We’re excited to release v3.6 of the spaCy Natural Language Processing library. spaCy v3.6 adds the span finder component to the core spaCy library and introduces trained pipelines for Slovenian.
SpanFinder component
The SpanFinder
component identifies
potentially overlapping, unlabeled spans by identifying span start and end
tokens. It is intended for use in combination with a component like
SpanCategorizer
that may further
filter or label the spans. See our
Spancat blog post for a more
detailed introduction to the span finder design.
To train a pipeline with span_finder
+ spancat
, add span_finder
(and its
tok2vec
or transformer
if required) to [training.annotating_components]
so
that the spancat
component can be trained directly from its predictions:
[nlp]pipeline = ["tok2vec","span_finder","spancat"]
[training]annotating_components = ["tok2vec","span_finder"]
Language updates
- Initial support for Malay.
- Support for noun chunks and other updates for Latin.
Trained pipelines
New trained pipelines
v3.6 introduces new pipelines for Slovenian, which use the trainable lemmatizer and floret vectors.

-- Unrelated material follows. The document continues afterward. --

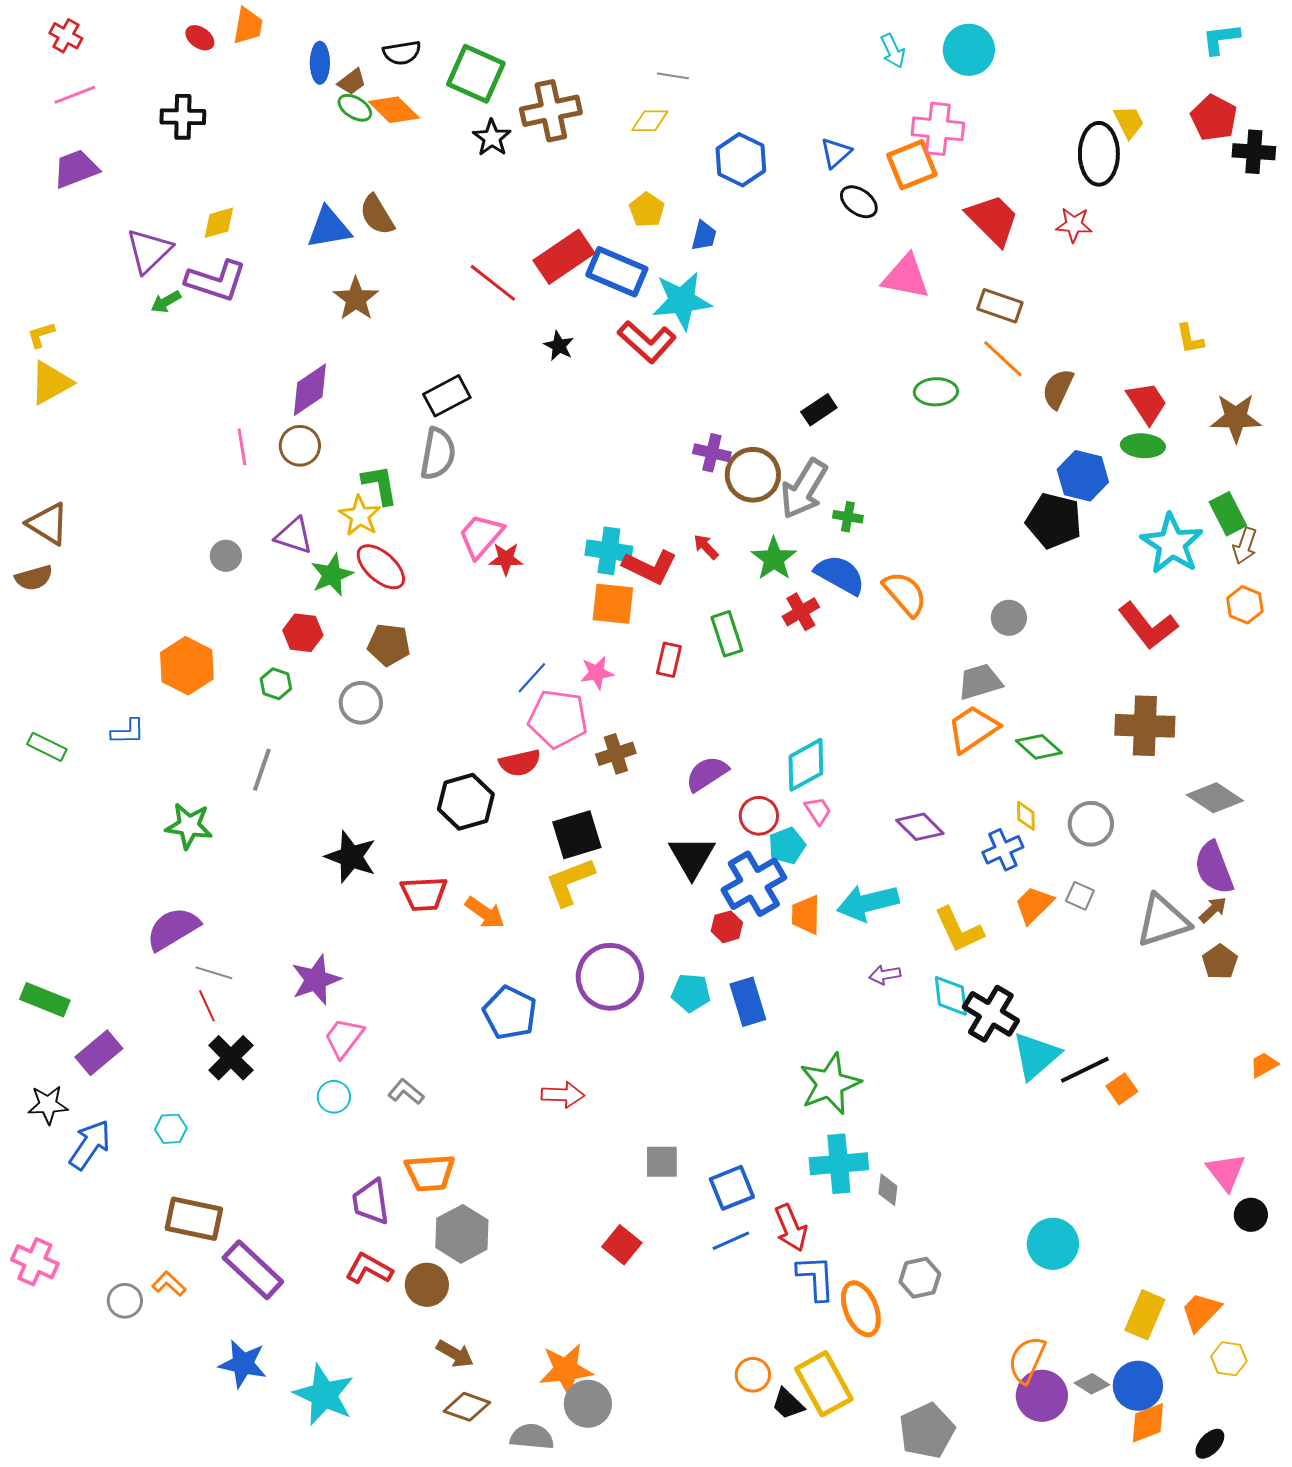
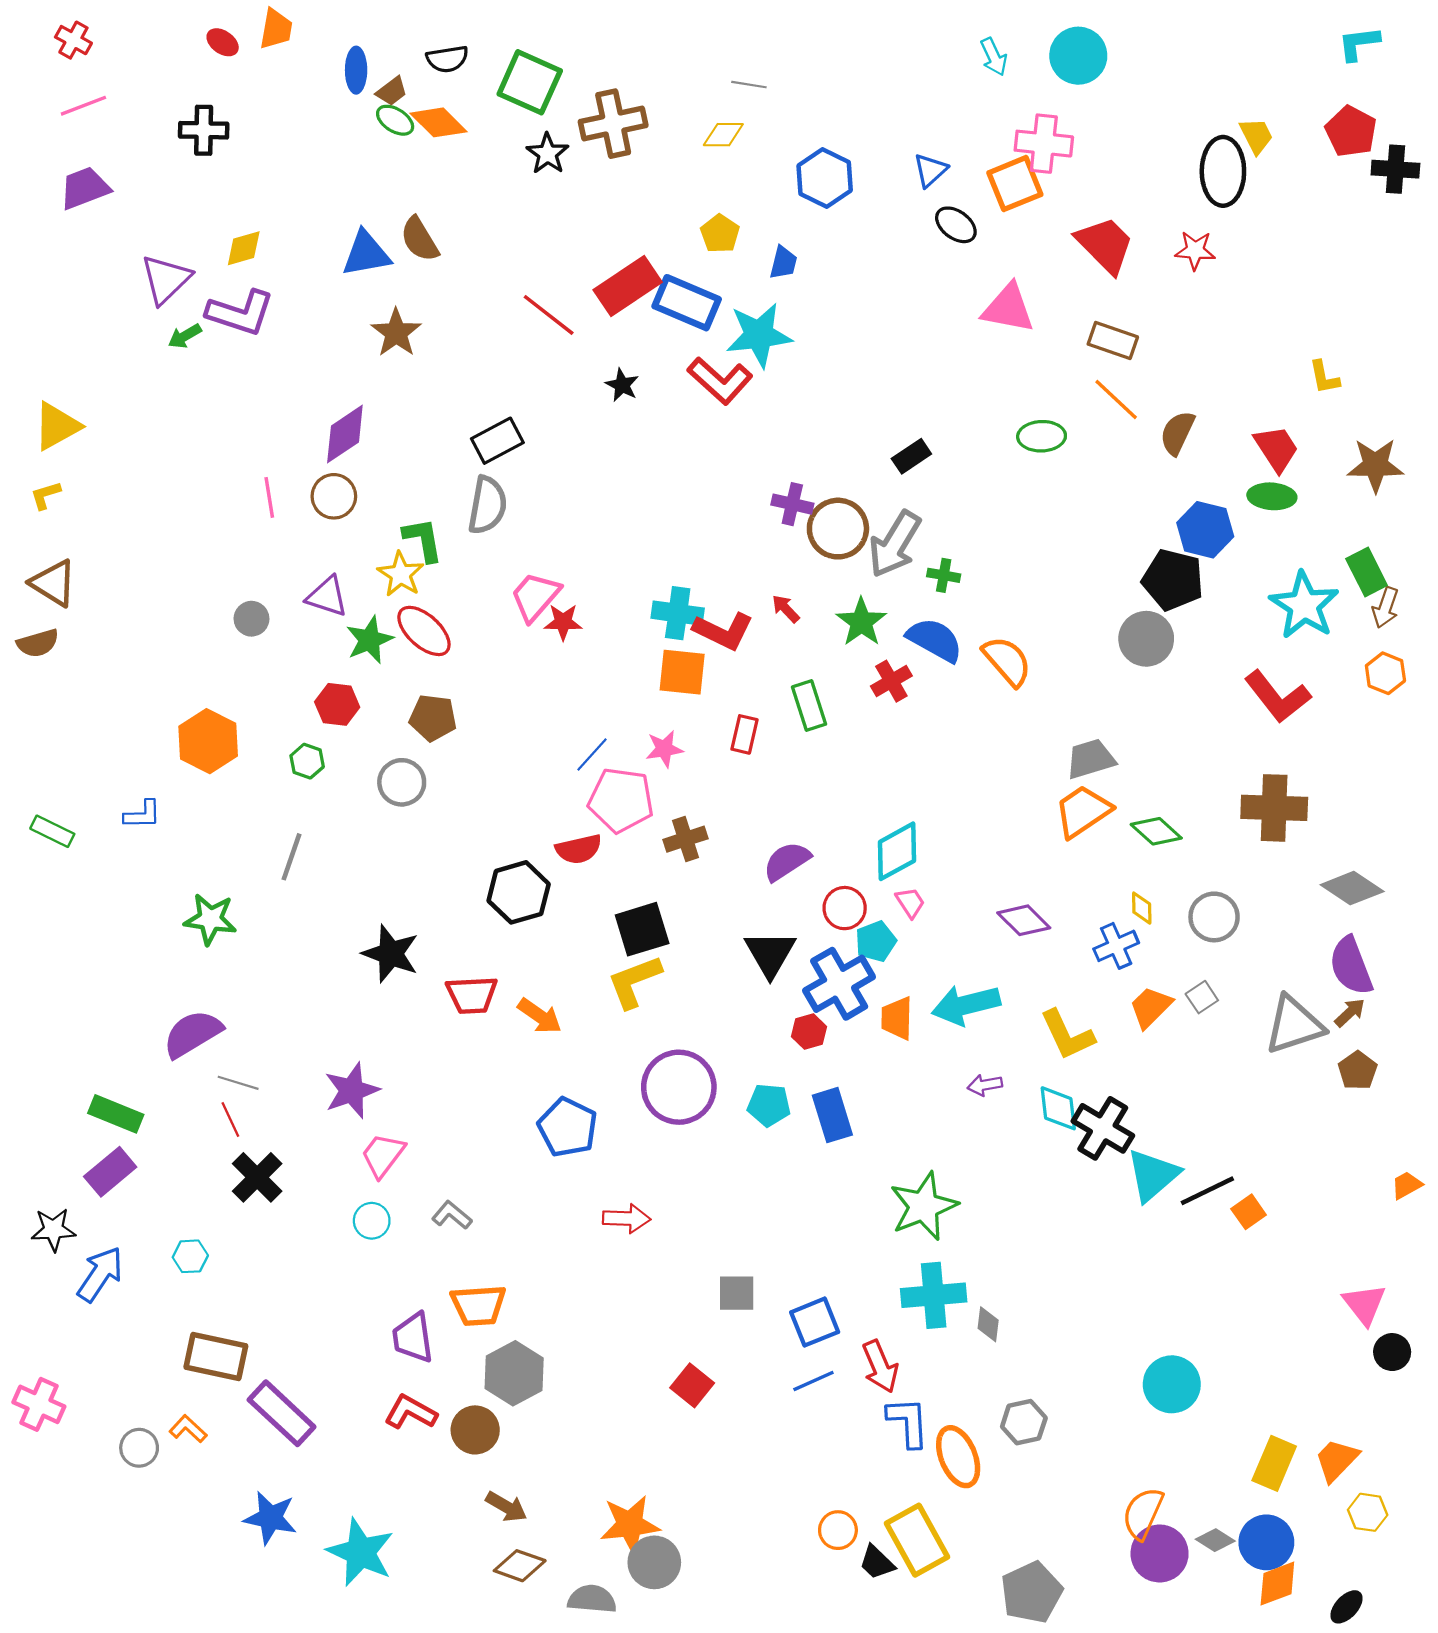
yellow L-shape: (41, 335) -> (46, 495), moved
gray circle: (1009, 618) -> (1146, 639), moved, size x1.4
gray square: (1080, 896) -> (1202, 997), turned 32
green rectangle: (45, 1000) -> (116, 1114), moved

Package | UPOS | Parser LAS | NER F |
---|---|---|---|
sl_core_news_sm | 96.9 | 82.1 | 62.9 |
sl_core_news_md | 97.6 | 84.3 | 73.5 |
sl_core_news_lg | 97.7 | 84.3 | 79.0 |
sl_core_news_trf | 99.0 | 91.7 | 90.0 |
Pipeline updates
The English pipelines have been updated to improve handling of contractions with various apostrophes and to lemmatize “get” as a passive auxiliary.
New additions to spaCy universe
Many cool new plugins, extensions and pipelines have been added to the spaCy universe since v3.5:
LatinCy | Synthetic trained spaCy pipelines for Latin NLP. |
parsigs | Structuring prescriptions text made simple using spaCy. |
Sentimental Onix | Use onnx for sentiment models. |
spaCysee | Visualize spaCy’s Dependency Parsing, POS tagging, and morphological analysis. |
spaCy-SetFit | An an easy and intuitive approach to use SetFit in combination with spaCy. |
spaCy Visual Studio Code Extension | Work with spaCy’s config files in VS Code. |
spacy-wasm | spaCy in the browser using WebAssembly. |
SpanMarker | Effortless state-of-the-art NER in spaCy. |
Vetiver | Version, share, deploy, and monitor models. |